Leggeva i giornali di ogni orientamento politico. Partiva da uno spunto di cronaca. Non si tirava mai indietro rispetto alla realtà, non risparmiava l’attenzione sulle cose più scomode, portava il mondo in classe e non cercava di escluderlo, come altri professori. Aveva il coraggio che raramente ho visto negli adulti.
Rivedo tutto con la nitidezza esagerata di chi pigia troppo sul contrasto del telecomando. Chi amava questo quartiere e questa città come don Pino? Non aveva perimetro il suo cuore, abbracciava ogni persona che aveva incontrato e trasformato.
Non ti lascio solo. Questo mi hai chiesto. No, non ti lascio solo.
Togli l’amore e avrai l’inferno, mi dicevi, don Pino.
Metti l’amore e avrai ciò che inferno non è.
L’amore è difendere la vita dalla morte. Ogni tipo di morte.

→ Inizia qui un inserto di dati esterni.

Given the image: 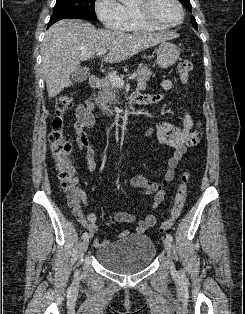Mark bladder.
Masks as SVG:
<instances>
[{"label": "bladder", "instance_id": "31cf9c89", "mask_svg": "<svg viewBox=\"0 0 245 314\" xmlns=\"http://www.w3.org/2000/svg\"><path fill=\"white\" fill-rule=\"evenodd\" d=\"M156 248L145 235H130L108 243L96 251V259L111 271L129 274L148 267L154 260Z\"/></svg>", "mask_w": 245, "mask_h": 314}]
</instances>
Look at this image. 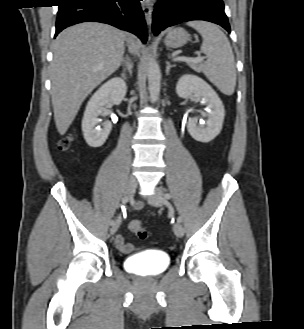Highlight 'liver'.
I'll return each instance as SVG.
<instances>
[{
  "label": "liver",
  "instance_id": "obj_1",
  "mask_svg": "<svg viewBox=\"0 0 304 329\" xmlns=\"http://www.w3.org/2000/svg\"><path fill=\"white\" fill-rule=\"evenodd\" d=\"M138 54L140 42L110 25L85 22L63 30L53 43L51 97L56 128L64 135L91 91L120 66L125 46Z\"/></svg>",
  "mask_w": 304,
  "mask_h": 329
}]
</instances>
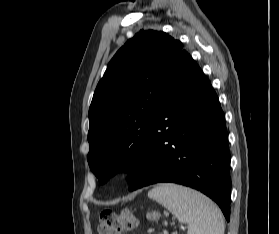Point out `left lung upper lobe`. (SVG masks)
Wrapping results in <instances>:
<instances>
[{
	"label": "left lung upper lobe",
	"instance_id": "obj_1",
	"mask_svg": "<svg viewBox=\"0 0 279 234\" xmlns=\"http://www.w3.org/2000/svg\"><path fill=\"white\" fill-rule=\"evenodd\" d=\"M182 52L183 44L165 32L141 30L109 62L89 108L87 159L101 184L122 169L130 182L139 169L155 110Z\"/></svg>",
	"mask_w": 279,
	"mask_h": 234
}]
</instances>
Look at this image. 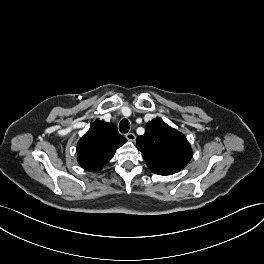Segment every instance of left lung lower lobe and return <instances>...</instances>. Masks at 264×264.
<instances>
[{"label":"left lung lower lobe","instance_id":"0a47b994","mask_svg":"<svg viewBox=\"0 0 264 264\" xmlns=\"http://www.w3.org/2000/svg\"><path fill=\"white\" fill-rule=\"evenodd\" d=\"M156 174H159V175H171L173 174L172 172H154Z\"/></svg>","mask_w":264,"mask_h":264}]
</instances>
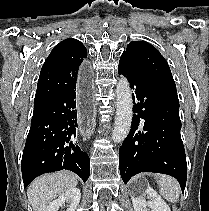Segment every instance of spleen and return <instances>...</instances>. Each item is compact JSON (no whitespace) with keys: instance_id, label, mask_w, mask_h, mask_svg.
Returning a JSON list of instances; mask_svg holds the SVG:
<instances>
[{"instance_id":"obj_1","label":"spleen","mask_w":209,"mask_h":211,"mask_svg":"<svg viewBox=\"0 0 209 211\" xmlns=\"http://www.w3.org/2000/svg\"><path fill=\"white\" fill-rule=\"evenodd\" d=\"M157 179L160 194L169 202H178L180 195V186L178 181L171 176L163 174L159 175Z\"/></svg>"}]
</instances>
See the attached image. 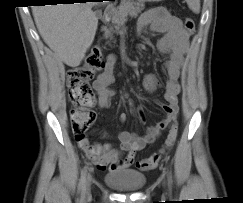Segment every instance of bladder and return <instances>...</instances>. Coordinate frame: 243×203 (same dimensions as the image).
Segmentation results:
<instances>
[{"instance_id":"obj_1","label":"bladder","mask_w":243,"mask_h":203,"mask_svg":"<svg viewBox=\"0 0 243 203\" xmlns=\"http://www.w3.org/2000/svg\"><path fill=\"white\" fill-rule=\"evenodd\" d=\"M104 181L119 191H135L145 184L146 177L137 170L121 168L107 173L104 176Z\"/></svg>"}]
</instances>
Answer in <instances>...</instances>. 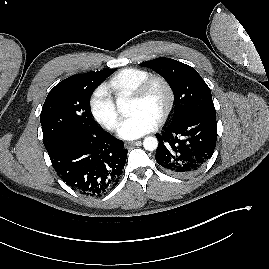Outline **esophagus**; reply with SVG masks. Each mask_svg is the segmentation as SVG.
Wrapping results in <instances>:
<instances>
[{
	"label": "esophagus",
	"instance_id": "34e87169",
	"mask_svg": "<svg viewBox=\"0 0 269 269\" xmlns=\"http://www.w3.org/2000/svg\"><path fill=\"white\" fill-rule=\"evenodd\" d=\"M141 141H127L124 143L125 148H129L133 145H136L137 143H140Z\"/></svg>",
	"mask_w": 269,
	"mask_h": 269
}]
</instances>
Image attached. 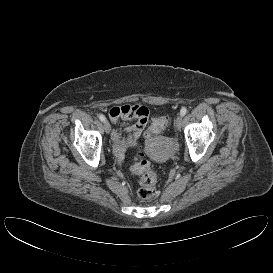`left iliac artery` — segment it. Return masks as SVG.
<instances>
[{"label":"left iliac artery","mask_w":273,"mask_h":273,"mask_svg":"<svg viewBox=\"0 0 273 273\" xmlns=\"http://www.w3.org/2000/svg\"><path fill=\"white\" fill-rule=\"evenodd\" d=\"M187 113V108L183 107L180 111V114L184 116Z\"/></svg>","instance_id":"left-iliac-artery-1"}]
</instances>
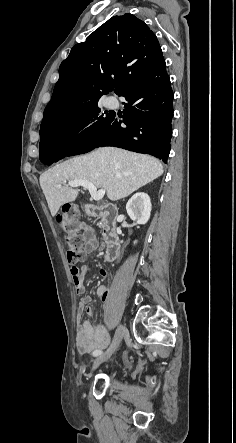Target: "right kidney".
Returning <instances> with one entry per match:
<instances>
[{
  "label": "right kidney",
  "mask_w": 236,
  "mask_h": 443,
  "mask_svg": "<svg viewBox=\"0 0 236 443\" xmlns=\"http://www.w3.org/2000/svg\"><path fill=\"white\" fill-rule=\"evenodd\" d=\"M151 201L148 194L139 192L134 194L126 204L129 217L138 224H146L150 218ZM136 243V241L134 242Z\"/></svg>",
  "instance_id": "obj_1"
}]
</instances>
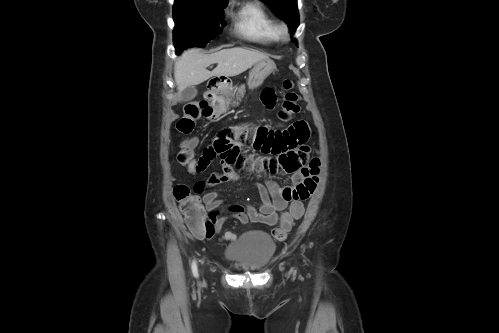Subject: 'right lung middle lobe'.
Instances as JSON below:
<instances>
[{
  "label": "right lung middle lobe",
  "instance_id": "right-lung-middle-lobe-1",
  "mask_svg": "<svg viewBox=\"0 0 499 333\" xmlns=\"http://www.w3.org/2000/svg\"><path fill=\"white\" fill-rule=\"evenodd\" d=\"M228 0H175L174 44L179 53L188 47H204L223 29V8ZM223 26V24H222Z\"/></svg>",
  "mask_w": 499,
  "mask_h": 333
}]
</instances>
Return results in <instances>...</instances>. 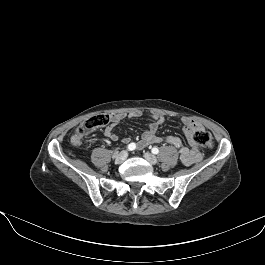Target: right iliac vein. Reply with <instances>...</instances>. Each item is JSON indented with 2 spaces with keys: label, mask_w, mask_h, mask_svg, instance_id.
<instances>
[{
  "label": "right iliac vein",
  "mask_w": 265,
  "mask_h": 265,
  "mask_svg": "<svg viewBox=\"0 0 265 265\" xmlns=\"http://www.w3.org/2000/svg\"><path fill=\"white\" fill-rule=\"evenodd\" d=\"M127 156H128L127 151H121L116 157V162L118 164L124 162L126 160Z\"/></svg>",
  "instance_id": "right-iliac-vein-1"
}]
</instances>
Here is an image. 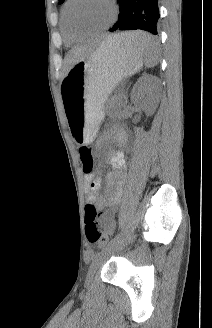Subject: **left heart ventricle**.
Instances as JSON below:
<instances>
[{"instance_id": "b2bd125f", "label": "left heart ventricle", "mask_w": 212, "mask_h": 328, "mask_svg": "<svg viewBox=\"0 0 212 328\" xmlns=\"http://www.w3.org/2000/svg\"><path fill=\"white\" fill-rule=\"evenodd\" d=\"M112 16L108 0H75L69 18L75 29L89 30L106 25Z\"/></svg>"}]
</instances>
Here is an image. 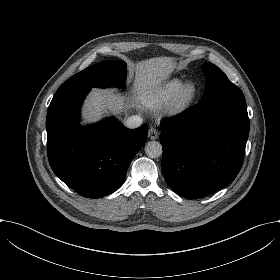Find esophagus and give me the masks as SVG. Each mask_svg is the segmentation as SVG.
Listing matches in <instances>:
<instances>
[{
	"label": "esophagus",
	"mask_w": 280,
	"mask_h": 280,
	"mask_svg": "<svg viewBox=\"0 0 280 280\" xmlns=\"http://www.w3.org/2000/svg\"><path fill=\"white\" fill-rule=\"evenodd\" d=\"M159 136L158 131L155 128H150L148 132V138L151 140H156Z\"/></svg>",
	"instance_id": "obj_1"
}]
</instances>
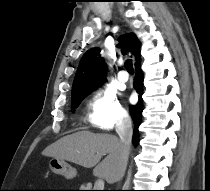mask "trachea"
<instances>
[{
	"label": "trachea",
	"mask_w": 210,
	"mask_h": 191,
	"mask_svg": "<svg viewBox=\"0 0 210 191\" xmlns=\"http://www.w3.org/2000/svg\"><path fill=\"white\" fill-rule=\"evenodd\" d=\"M125 68L128 72H134L133 64H132V59H127L125 61Z\"/></svg>",
	"instance_id": "obj_1"
}]
</instances>
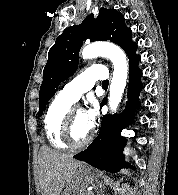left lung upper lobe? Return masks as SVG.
Instances as JSON below:
<instances>
[{
    "mask_svg": "<svg viewBox=\"0 0 178 195\" xmlns=\"http://www.w3.org/2000/svg\"><path fill=\"white\" fill-rule=\"evenodd\" d=\"M109 40L124 49L129 59L136 56V44L124 17L114 9L101 8L97 18L90 14L80 25H74L59 35L50 48L39 92V114L55 94L59 84L77 70L78 53L83 41Z\"/></svg>",
    "mask_w": 178,
    "mask_h": 195,
    "instance_id": "obj_1",
    "label": "left lung upper lobe"
}]
</instances>
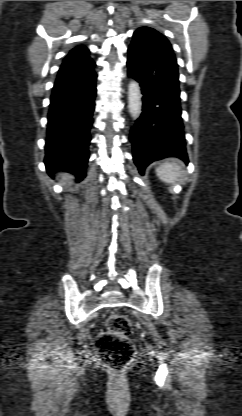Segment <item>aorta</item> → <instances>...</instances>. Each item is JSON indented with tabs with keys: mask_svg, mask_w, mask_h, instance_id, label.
<instances>
[{
	"mask_svg": "<svg viewBox=\"0 0 242 416\" xmlns=\"http://www.w3.org/2000/svg\"><path fill=\"white\" fill-rule=\"evenodd\" d=\"M141 90L139 83L136 80H131L128 85V109L130 115L137 119L141 114L142 101Z\"/></svg>",
	"mask_w": 242,
	"mask_h": 416,
	"instance_id": "1",
	"label": "aorta"
}]
</instances>
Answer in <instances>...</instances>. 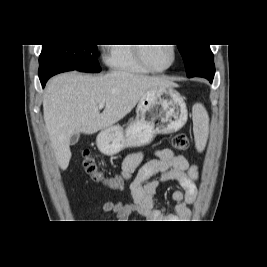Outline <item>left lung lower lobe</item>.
<instances>
[{
	"label": "left lung lower lobe",
	"mask_w": 267,
	"mask_h": 267,
	"mask_svg": "<svg viewBox=\"0 0 267 267\" xmlns=\"http://www.w3.org/2000/svg\"><path fill=\"white\" fill-rule=\"evenodd\" d=\"M214 74H215V67L210 66V67H205V68L199 70L194 76L204 77V78L208 79L210 82H212V80L214 78Z\"/></svg>",
	"instance_id": "obj_1"
}]
</instances>
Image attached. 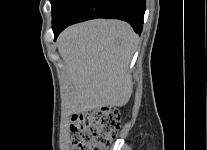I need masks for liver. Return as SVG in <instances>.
I'll use <instances>...</instances> for the list:
<instances>
[{"label": "liver", "instance_id": "1", "mask_svg": "<svg viewBox=\"0 0 207 150\" xmlns=\"http://www.w3.org/2000/svg\"><path fill=\"white\" fill-rule=\"evenodd\" d=\"M138 36L119 20L95 19L65 29L58 49L66 65L69 113L125 105L133 92L128 67Z\"/></svg>", "mask_w": 207, "mask_h": 150}]
</instances>
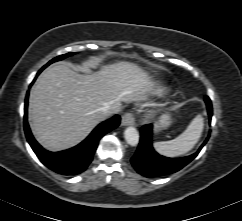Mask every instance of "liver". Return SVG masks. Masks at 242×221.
<instances>
[{
    "label": "liver",
    "mask_w": 242,
    "mask_h": 221,
    "mask_svg": "<svg viewBox=\"0 0 242 221\" xmlns=\"http://www.w3.org/2000/svg\"><path fill=\"white\" fill-rule=\"evenodd\" d=\"M151 89L150 76L134 63L104 65L88 74L55 65L39 75L30 92V128L45 149L65 150L104 120L100 107L109 104L119 111L122 102L145 100Z\"/></svg>",
    "instance_id": "liver-1"
}]
</instances>
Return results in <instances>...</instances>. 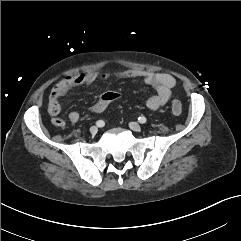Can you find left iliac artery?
<instances>
[{
	"mask_svg": "<svg viewBox=\"0 0 241 241\" xmlns=\"http://www.w3.org/2000/svg\"><path fill=\"white\" fill-rule=\"evenodd\" d=\"M138 121H139L141 124H144V123H146L147 119H146L144 116H140V117L138 118Z\"/></svg>",
	"mask_w": 241,
	"mask_h": 241,
	"instance_id": "1",
	"label": "left iliac artery"
}]
</instances>
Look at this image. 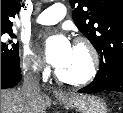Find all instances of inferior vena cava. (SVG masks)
<instances>
[{
	"instance_id": "obj_1",
	"label": "inferior vena cava",
	"mask_w": 123,
	"mask_h": 113,
	"mask_svg": "<svg viewBox=\"0 0 123 113\" xmlns=\"http://www.w3.org/2000/svg\"><path fill=\"white\" fill-rule=\"evenodd\" d=\"M25 98L34 100L40 95L39 75L29 69L24 73V81L19 89Z\"/></svg>"
}]
</instances>
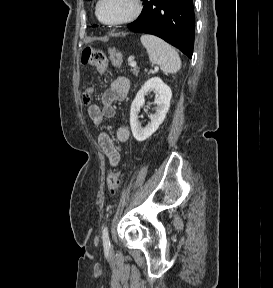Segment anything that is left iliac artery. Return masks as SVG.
<instances>
[{
  "mask_svg": "<svg viewBox=\"0 0 273 288\" xmlns=\"http://www.w3.org/2000/svg\"><path fill=\"white\" fill-rule=\"evenodd\" d=\"M102 240H103V245L105 248H109L110 247V240H109V233H108V228L107 226H105L103 228V231H102Z\"/></svg>",
  "mask_w": 273,
  "mask_h": 288,
  "instance_id": "left-iliac-artery-1",
  "label": "left iliac artery"
}]
</instances>
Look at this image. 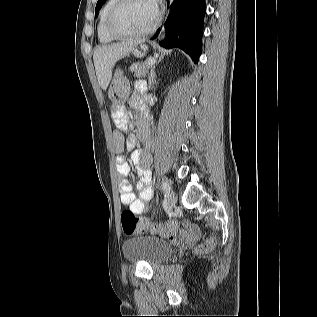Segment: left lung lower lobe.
Here are the masks:
<instances>
[{"mask_svg": "<svg viewBox=\"0 0 317 317\" xmlns=\"http://www.w3.org/2000/svg\"><path fill=\"white\" fill-rule=\"evenodd\" d=\"M165 22L168 36L160 45L165 48L178 47L197 62L201 52L205 0H175ZM157 35L153 36L154 40Z\"/></svg>", "mask_w": 317, "mask_h": 317, "instance_id": "0a47b994", "label": "left lung lower lobe"}]
</instances>
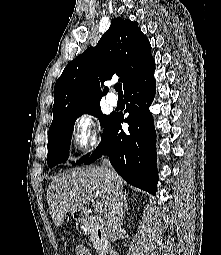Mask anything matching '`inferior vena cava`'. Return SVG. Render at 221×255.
I'll list each match as a JSON object with an SVG mask.
<instances>
[{
  "instance_id": "inferior-vena-cava-1",
  "label": "inferior vena cava",
  "mask_w": 221,
  "mask_h": 255,
  "mask_svg": "<svg viewBox=\"0 0 221 255\" xmlns=\"http://www.w3.org/2000/svg\"><path fill=\"white\" fill-rule=\"evenodd\" d=\"M102 169L105 177L109 181H113L116 172L114 171L108 158L102 159ZM123 192L122 187L116 184L113 187L112 196L105 209V231L110 240L114 242L118 238V232L123 222Z\"/></svg>"
}]
</instances>
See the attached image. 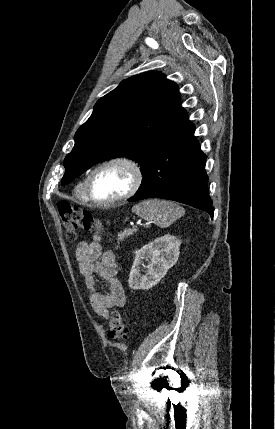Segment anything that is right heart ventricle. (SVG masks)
Here are the masks:
<instances>
[{"mask_svg":"<svg viewBox=\"0 0 275 429\" xmlns=\"http://www.w3.org/2000/svg\"><path fill=\"white\" fill-rule=\"evenodd\" d=\"M87 176H84L82 180H80L78 182V184L75 187V195L78 199L82 200V201H88L86 193H85V185H86V180H87Z\"/></svg>","mask_w":275,"mask_h":429,"instance_id":"e07e8e85","label":"right heart ventricle"}]
</instances>
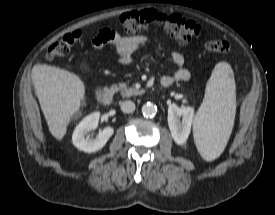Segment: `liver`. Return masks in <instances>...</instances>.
<instances>
[{"label": "liver", "instance_id": "obj_1", "mask_svg": "<svg viewBox=\"0 0 275 215\" xmlns=\"http://www.w3.org/2000/svg\"><path fill=\"white\" fill-rule=\"evenodd\" d=\"M31 77L49 131L62 140L85 97L84 82L72 72L49 65H34Z\"/></svg>", "mask_w": 275, "mask_h": 215}]
</instances>
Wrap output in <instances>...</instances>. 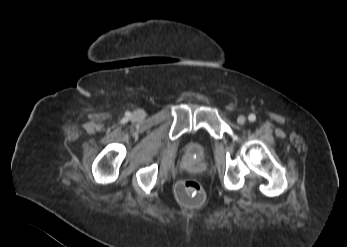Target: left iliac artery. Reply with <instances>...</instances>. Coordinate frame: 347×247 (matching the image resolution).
I'll return each mask as SVG.
<instances>
[{
	"mask_svg": "<svg viewBox=\"0 0 347 247\" xmlns=\"http://www.w3.org/2000/svg\"><path fill=\"white\" fill-rule=\"evenodd\" d=\"M248 120H249L250 122H254V121L256 120V116H255L254 114H250V115L248 116Z\"/></svg>",
	"mask_w": 347,
	"mask_h": 247,
	"instance_id": "left-iliac-artery-1",
	"label": "left iliac artery"
}]
</instances>
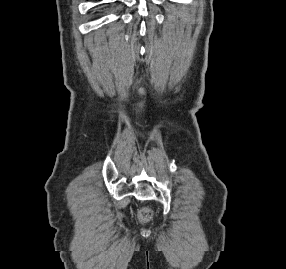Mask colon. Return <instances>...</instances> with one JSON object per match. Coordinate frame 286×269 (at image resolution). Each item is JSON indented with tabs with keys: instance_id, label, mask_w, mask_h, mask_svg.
I'll return each instance as SVG.
<instances>
[{
	"instance_id": "1",
	"label": "colon",
	"mask_w": 286,
	"mask_h": 269,
	"mask_svg": "<svg viewBox=\"0 0 286 269\" xmlns=\"http://www.w3.org/2000/svg\"><path fill=\"white\" fill-rule=\"evenodd\" d=\"M140 216L142 219H148V218H150L151 213L148 210L144 209L141 211Z\"/></svg>"
}]
</instances>
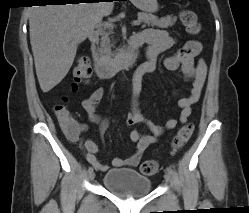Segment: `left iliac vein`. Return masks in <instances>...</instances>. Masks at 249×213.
Returning <instances> with one entry per match:
<instances>
[{
  "label": "left iliac vein",
  "mask_w": 249,
  "mask_h": 213,
  "mask_svg": "<svg viewBox=\"0 0 249 213\" xmlns=\"http://www.w3.org/2000/svg\"><path fill=\"white\" fill-rule=\"evenodd\" d=\"M164 179H165V182L167 183V184H170L171 183V174L170 173H165L164 174Z\"/></svg>",
  "instance_id": "1"
}]
</instances>
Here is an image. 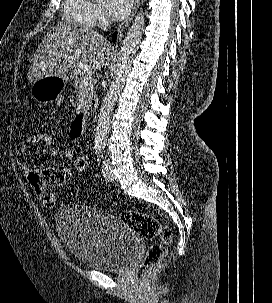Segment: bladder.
Here are the masks:
<instances>
[{
  "label": "bladder",
  "mask_w": 272,
  "mask_h": 303,
  "mask_svg": "<svg viewBox=\"0 0 272 303\" xmlns=\"http://www.w3.org/2000/svg\"><path fill=\"white\" fill-rule=\"evenodd\" d=\"M57 232L81 264L102 271L125 269L136 256V232L111 213L78 203L61 206Z\"/></svg>",
  "instance_id": "1"
}]
</instances>
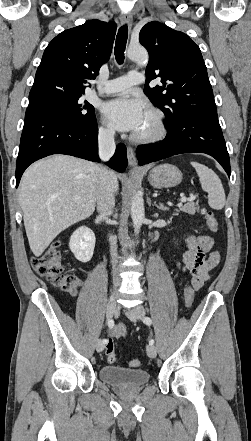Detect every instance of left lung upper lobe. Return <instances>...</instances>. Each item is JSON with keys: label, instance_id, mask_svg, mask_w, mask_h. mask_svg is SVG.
I'll return each instance as SVG.
<instances>
[{"label": "left lung upper lobe", "instance_id": "1", "mask_svg": "<svg viewBox=\"0 0 251 441\" xmlns=\"http://www.w3.org/2000/svg\"><path fill=\"white\" fill-rule=\"evenodd\" d=\"M139 41L149 52L144 91L165 114L166 127L183 115L217 113L201 51L187 34L153 21L141 29ZM157 77L162 85L150 88Z\"/></svg>", "mask_w": 251, "mask_h": 441}]
</instances>
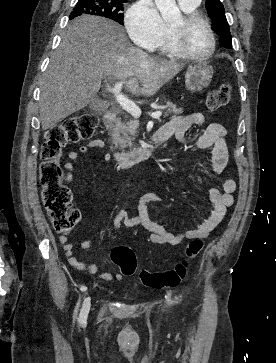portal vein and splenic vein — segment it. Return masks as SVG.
Returning <instances> with one entry per match:
<instances>
[{
    "mask_svg": "<svg viewBox=\"0 0 276 363\" xmlns=\"http://www.w3.org/2000/svg\"><path fill=\"white\" fill-rule=\"evenodd\" d=\"M124 85L123 81H119L115 83L114 87L111 88V92L114 94V97L118 104L128 113H130L133 117L138 118L141 116V109L127 97H125L121 93V89ZM152 118H160L162 116V111H156L153 113H149Z\"/></svg>",
    "mask_w": 276,
    "mask_h": 363,
    "instance_id": "18ae733b",
    "label": "portal vein and splenic vein"
}]
</instances>
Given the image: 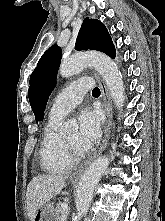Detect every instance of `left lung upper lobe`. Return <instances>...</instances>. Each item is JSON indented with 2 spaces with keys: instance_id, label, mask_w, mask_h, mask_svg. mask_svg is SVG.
<instances>
[{
  "instance_id": "obj_1",
  "label": "left lung upper lobe",
  "mask_w": 165,
  "mask_h": 221,
  "mask_svg": "<svg viewBox=\"0 0 165 221\" xmlns=\"http://www.w3.org/2000/svg\"><path fill=\"white\" fill-rule=\"evenodd\" d=\"M75 49H93L111 58L116 56L115 47L106 27L96 19H84L76 39ZM61 55L60 47L51 46L42 55L30 77L28 96L36 122L42 121L44 117L48 98L56 84Z\"/></svg>"
}]
</instances>
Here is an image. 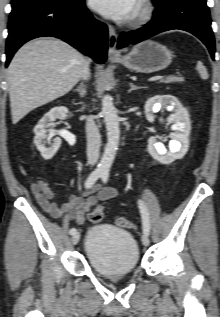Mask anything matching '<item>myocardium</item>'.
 I'll return each mask as SVG.
<instances>
[{
    "mask_svg": "<svg viewBox=\"0 0 220 317\" xmlns=\"http://www.w3.org/2000/svg\"><path fill=\"white\" fill-rule=\"evenodd\" d=\"M155 14V6L151 0H138L137 9L132 17V23L141 25L148 23Z\"/></svg>",
    "mask_w": 220,
    "mask_h": 317,
    "instance_id": "1",
    "label": "myocardium"
}]
</instances>
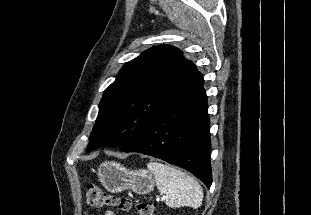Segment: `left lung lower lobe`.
<instances>
[{
    "label": "left lung lower lobe",
    "mask_w": 311,
    "mask_h": 215,
    "mask_svg": "<svg viewBox=\"0 0 311 215\" xmlns=\"http://www.w3.org/2000/svg\"><path fill=\"white\" fill-rule=\"evenodd\" d=\"M203 76L193 80L167 102L139 135L121 150L162 159L193 173L208 188L210 166V120Z\"/></svg>",
    "instance_id": "left-lung-lower-lobe-1"
}]
</instances>
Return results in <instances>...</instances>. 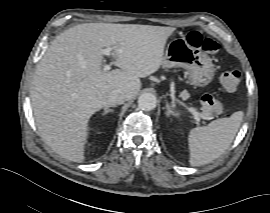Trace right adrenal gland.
<instances>
[{
	"label": "right adrenal gland",
	"instance_id": "right-adrenal-gland-1",
	"mask_svg": "<svg viewBox=\"0 0 270 213\" xmlns=\"http://www.w3.org/2000/svg\"><path fill=\"white\" fill-rule=\"evenodd\" d=\"M109 107H110V106H107V107L104 109V111H103V113H102L103 116L106 115V114H108V113H112V112H113V110L110 109Z\"/></svg>",
	"mask_w": 270,
	"mask_h": 213
}]
</instances>
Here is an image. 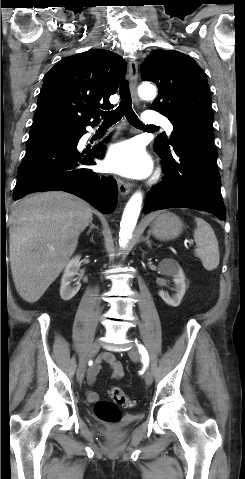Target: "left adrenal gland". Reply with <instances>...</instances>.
<instances>
[{"instance_id": "left-adrenal-gland-1", "label": "left adrenal gland", "mask_w": 245, "mask_h": 479, "mask_svg": "<svg viewBox=\"0 0 245 479\" xmlns=\"http://www.w3.org/2000/svg\"><path fill=\"white\" fill-rule=\"evenodd\" d=\"M149 236L150 234H148L145 238H144V241L146 242V244L148 245L149 248H151V242L149 240Z\"/></svg>"}]
</instances>
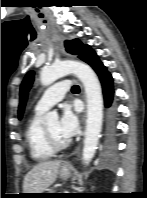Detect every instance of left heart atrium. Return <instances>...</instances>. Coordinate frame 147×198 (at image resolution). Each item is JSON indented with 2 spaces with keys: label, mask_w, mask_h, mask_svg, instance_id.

Mi tornano in mente come una litania le tue frasi, ora che ne sento già la mancanza.
Non mi lasciare solo, tu. Non mi lasciare.
Poi accade quello che nessuno poteva prevedere.
I bambini si stringono attorno al corpo di don Pino.
Totò comincia all’improvviso, nel silenzio. Recita i versi, uno dietro l’altro.
Senza maschere, senza costumi, perché non ce n’è più bisogno.
A loro interessa che don Pino sia il loro unico spettatore, nel giorno della sua nascita.
Nulla potevan le spade di Gano
contro l’astuzia del prode Orlandino,
senza il cervello il braccio è vano,
sconfigger non può il prode bambino
che con i suoi amici ha un piano
e l’aiuto del vecchio mago Pipino.
Così preparatevi a ogni sorpresa:
di chi è la vittoria, di chi la resa?
Il volto sorridente di don Pino sembra approvare e rivela che la felicità non consiste nell’allungare la vita, ma nell’allargarla.